■ **The task**:
Scan the entries that follow and give only the number of lines containing "para".

━━━ Data extract ━━━

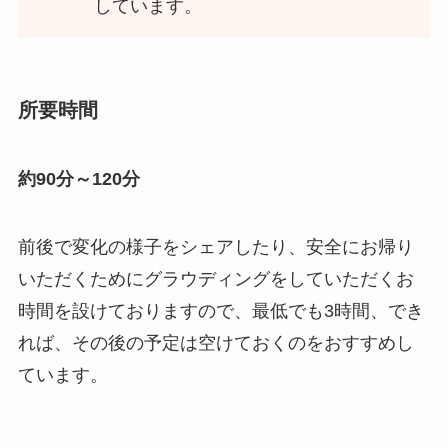
しています。
所要時間
約90分～120分
前後で変化の様子をシェアしたり、安全にお帰り
いただくためにグラウディングをしていただくお
時間を設けておりますので、最低でも3時間、でき
れば、その後の予定は空けておくのをおすすめし
ています。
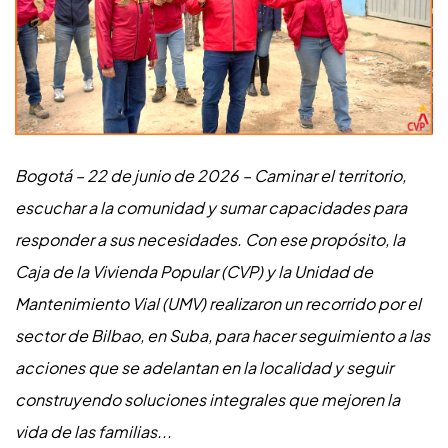
Bogotá – 22 de junio de 2026 – Caminar el territorio,
escuchar a la comunidad y sumar capacidades para
responder a sus necesidades. Con ese propósito, la
Caja de la Vivienda Popular (CVP) y la Unidad de
Mantenimiento Vial (UMV) realizaron un recorrido por el
sector de Bilbao, en Suba, para hacer seguimiento a las
acciones que se adelantan en la localidad y seguir
construyendo soluciones integrales que mejoren la
vida de las familias...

━━━

■ **Task answer**:
2